Good Intentions (Part 1)

Therefore we must pay much closer attention to what we have heard, lest we drift away from it. For since the message declared by angels proved to be reliable, and every transgression or disobedience received a just retribution, how shall we escape if we neglect such a great salvation? It was declared at first by the Lord, and it was attested to us by those who heard, while God also bore witness by signs and wonders and various miracles and by gifts of the Holy Spirit distributed according to his will. (Hebrews 2:1-4 ESV).

I have come to a firm conviction that New Year’s Resolutions simply don’t work very well for me without a daily commitment of my mind followed by intention action. This is not something new for me. In fact, my wife recognized this personality trait years ago. She got me a little wall plaque when I first began full-time ministry that read: “The Road to Hell is Paved with Good intentions.” It has been a consistent reminder for me for nearly five decades. Perhaps you’re a bit like me. Or, perhaps you do make a good start with your resolutions each year and then there’s a small slip and failure and guilt cause you to quit altogether. I would encourage you in that from a spiritual perspective, we must remember we’re not perfect. Perfection is not the goal in this earthly life; we should seek to persevere in our journey. It’s a daily resetting of your mind and soul. It’s trying again when you “fail” and knowing that you can never fail if you’re trying. It is…grace. So, knowing this truth there are a few ideas I’d like to encourage you with as 2018 dawns in replacement of 2017.
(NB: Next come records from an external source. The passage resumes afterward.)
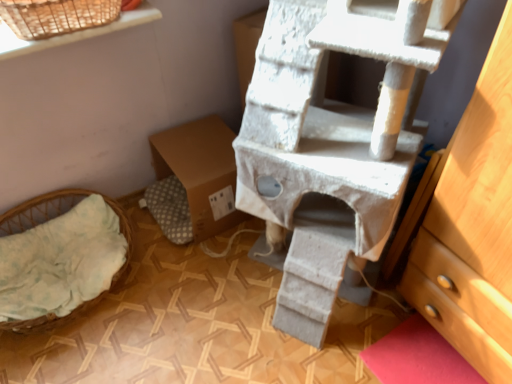 The width and height of the screenshot is (512, 384). Identify the location of vacant space that is in between light green fabric basket at lower left and brown cardboard box at center. (176, 247). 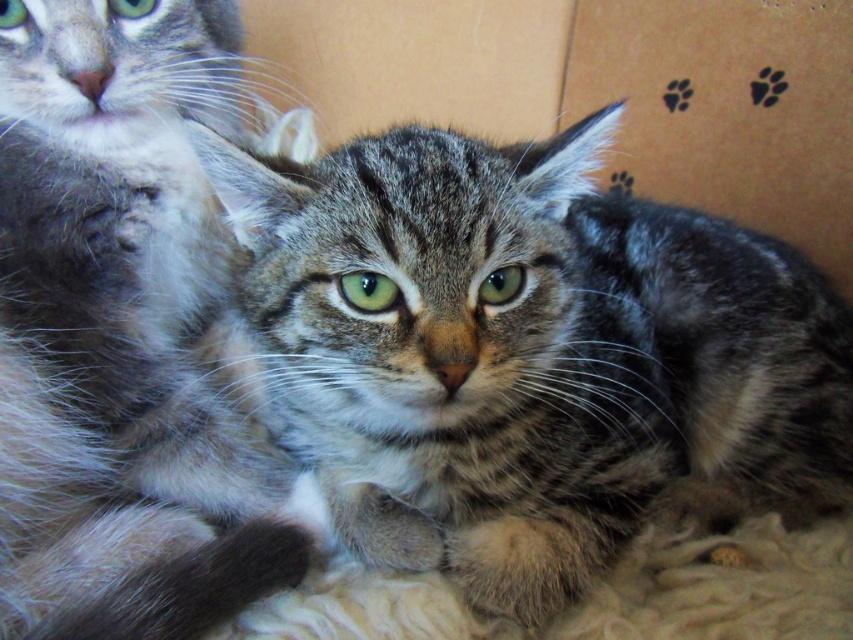 Can you confirm if tabby fur cat at center is positioned to the left of soft gray fur cat at upper left?

In fact, tabby fur cat at center is to the right of soft gray fur cat at upper left.

Does tabby fur cat at center lie in front of soft gray fur cat at upper left?

No, tabby fur cat at center is behind soft gray fur cat at upper left.

Is point (492, 412) more distant than point (114, 497)?

That is False.

Where is `tabby fur cat at center`? This screenshot has width=853, height=640. tabby fur cat at center is located at coordinates (527, 355).

Who is positioned more to the left, tabby fur cat at center or cardboard at center?

From the viewer's perspective, cardboard at center appears more on the left side.

From the picture: Does tabby fur cat at center have a larger size compared to cardboard at center?

Yes, tabby fur cat at center is bigger than cardboard at center.

Locate an element on the screen. The width and height of the screenshot is (853, 640). tabby fur cat at center is located at coordinates (527, 355).

Is soft gray fur cat at upper left to the right of cardboard at center from the viewer's perspective?

Incorrect, soft gray fur cat at upper left is not on the right side of cardboard at center.

Is the position of soft gray fur cat at upper left more distant than that of cardboard at center?

No, soft gray fur cat at upper left is closer to the viewer.

Is point (39, 160) behind point (842, 102)?

No, (39, 160) is closer to viewer.

The image size is (853, 640). What are the coordinates of `soft gray fur cat at upper left` in the screenshot? It's located at (117, 330). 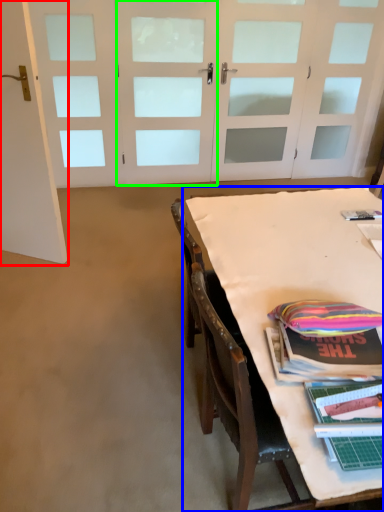 Question: Estimate the real-world distances between objects in this image. Which object is farther from door (highlighted by a red box), table (highlighted by a blue box) or door (highlighted by a green box)?

Choices:
 (A) table
 (B) door

Answer: (B) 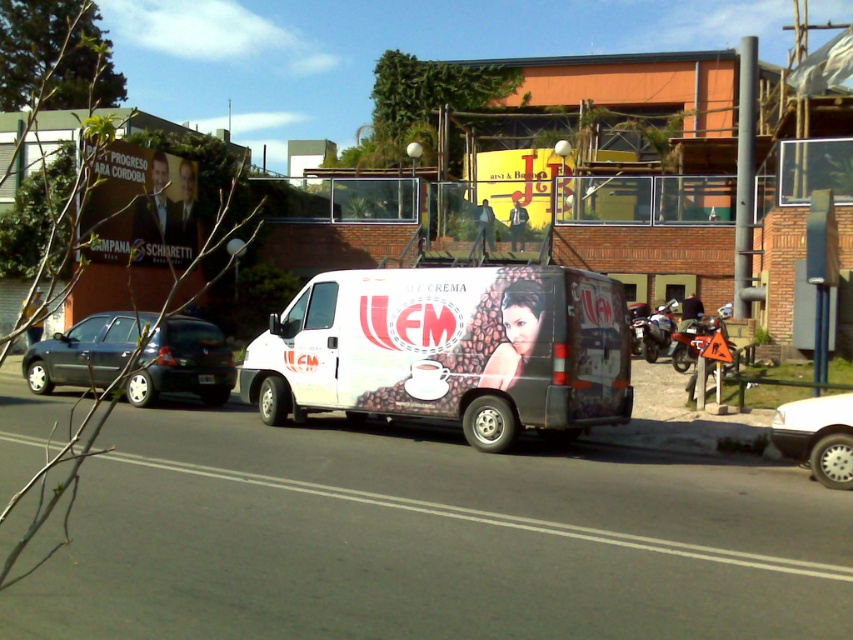 Question: Observing the image, what is the correct spatial positioning of matte dark blue hatchback at left in reference to matte plastic billboard at upper left?

Choices:
 (A) left
 (B) right

Answer: (A)

Question: Which of the following is the farthest from the observer?

Choices:
 (A) matte dark blue hatchback at left
 (B) metallic silver motorcycle at center-right
 (C) white matte van at center

Answer: (B)

Question: Which object is the closest to the white matte van at center?

Choices:
 (A) matte plastic billboard at upper left
 (B) metallic silver motorcycle at center
 (C) white matte car at lower right
 (D) metallic silver motorcycle at center-right

Answer: (C)

Question: Does white matte car at lower right have a smaller size compared to metallic silver motorcycle at center-right?

Choices:
 (A) no
 (B) yes

Answer: (B)

Question: Which object is closer to the camera taking this photo?

Choices:
 (A) metallic silver motorcycle at center-right
 (B) metallic silver motorcycle at center

Answer: (B)

Question: Can you confirm if matte dark blue hatchback at left is positioned above metallic silver motorcycle at center-right?

Choices:
 (A) yes
 (B) no

Answer: (B) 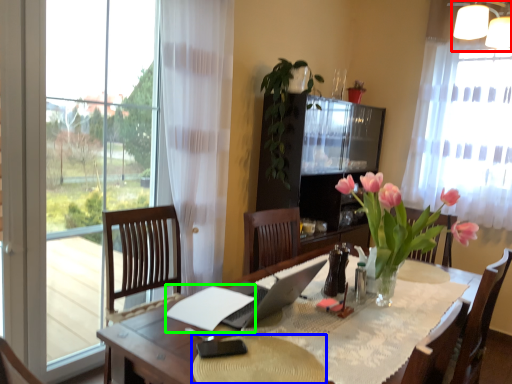 Question: Which object is the closest to the lamp (highlighted by a red box)? Choose among these: flat (highlighted by a blue box) or notepad (highlighted by a green box).

Choices:
 (A) flat
 (B) notepad

Answer: (B) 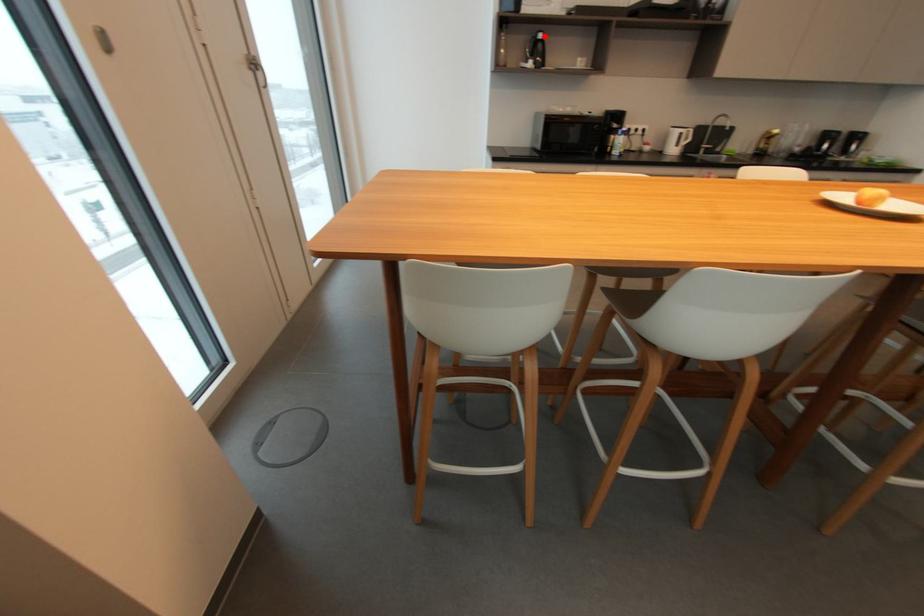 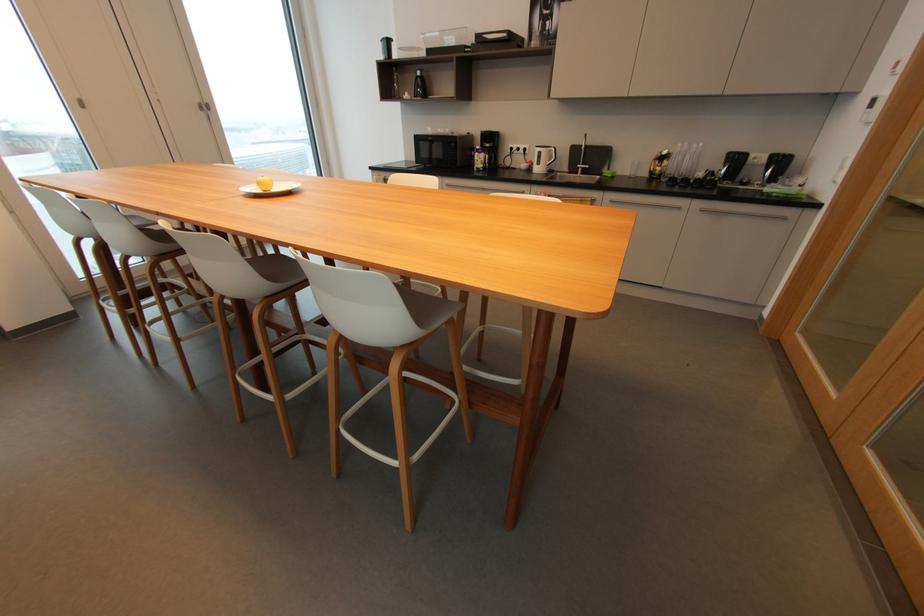 Question: A red point is marked in image1. In image2, is the corresponding 3D point closer to the camera or farther? Reply with the corresponding letter.

Choices:
 (A) The corresponding 3D point is closer.
 (B) The corresponding 3D point is farther.

Answer: (A) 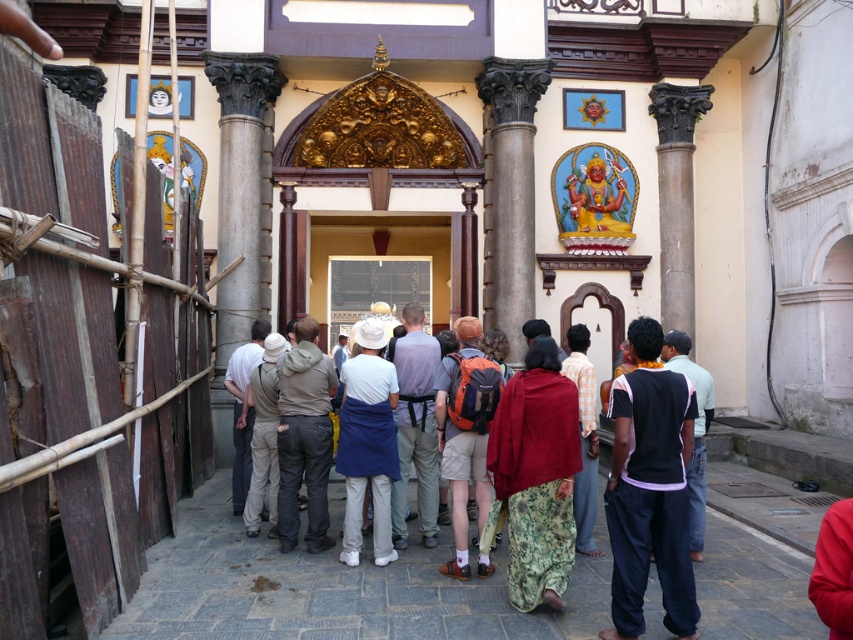 Is the position of black cotton shirt at center more distant than that of white cotton hat at center?

That is False.

Is point (642, 566) positioned after point (376, 480)?

That is False.

Locate an element on the screen. This screenshot has width=853, height=640. black cotton shirt at center is located at coordinates (648, 488).

Is point (518, 545) more distant than point (442, 369)?

No, it is not.

Does multicolored clothing at center appear on the right side of orange fabric backpack at center?

No, multicolored clothing at center is not to the right of orange fabric backpack at center.

Does point (543, 584) come in front of point (468, 387)?

Yes.

You are a GUI agent. You are given a task and a screenshot of the screen. Output one action in this format:
    pyautogui.click(x=<x>, y=<y>)
    Task: Click on the multicolored clothing at center
    This screenshot has width=853, height=640.
    Given the screenshot: What is the action you would take?
    pyautogui.click(x=517, y=468)

Who is more forward, (567, 536) or (445, 385)?

Point (567, 536) is in front.

Can you confirm if green floral saree at center is shorter than orange fabric backpack at center?

Yes, green floral saree at center is shorter than orange fabric backpack at center.

Who is more forward, (538,584) or (461,323)?

Point (538,584)

Where is `green floral saree at center`? The height and width of the screenshot is (640, 853). green floral saree at center is located at coordinates (537, 474). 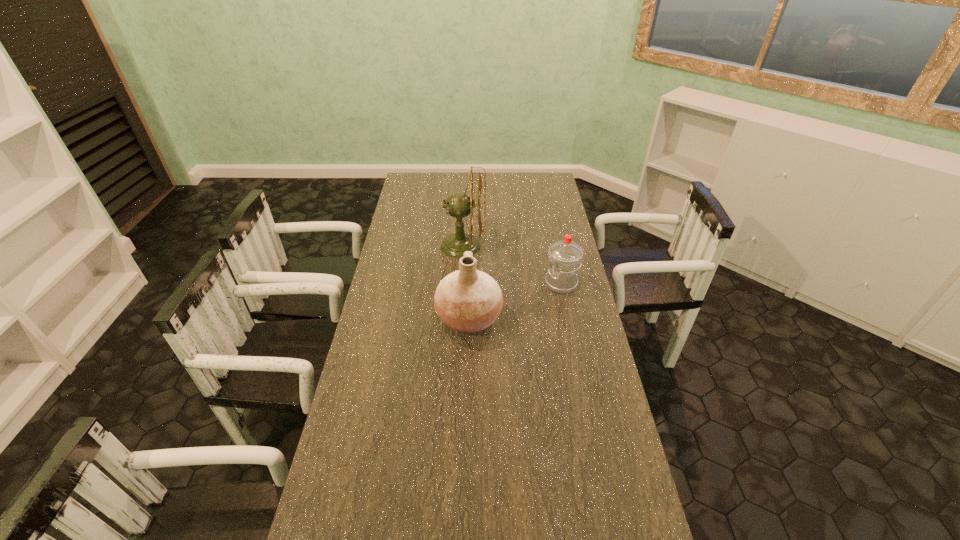 I want to click on fan, so click(458, 205).

Find the location of a particular element. This screenshot has height=540, width=960. the tallest object is located at coordinates (458, 205).

What are the coordinates of `the nearest object` in the screenshot? It's located at (468, 300).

First, develop a habit of “counting to ten.” The age-old axiom describing a pause before you speak or act is wise. Our first reactions to things may be influenced by how stressed we are at the moment, what just happened in that meeting or where our blood sugar levels are hovering. In our age of instant messaging to a world-wide audience, this principle has never been so important. We certainly have seen the destructive result of pounding out 140 characters for that scathing retort in a moment of haste. Taking a few seconds to think before speaking takes discipline and practice. But taking time to respond when you feel emotional is a spiritual exercise that will help you be more centered and more caring. I’ve watched twitter and Facebook destroy many relationships.  We all forget sometime that perception is everything in this life we live. What you see as innocent may not translate that way to your boyfriend, girlfriend or boss. Please post and tweet smartly. Before you post or tweet something count to ten! That’s just another way of saying we should think about how others would perceive what we have written.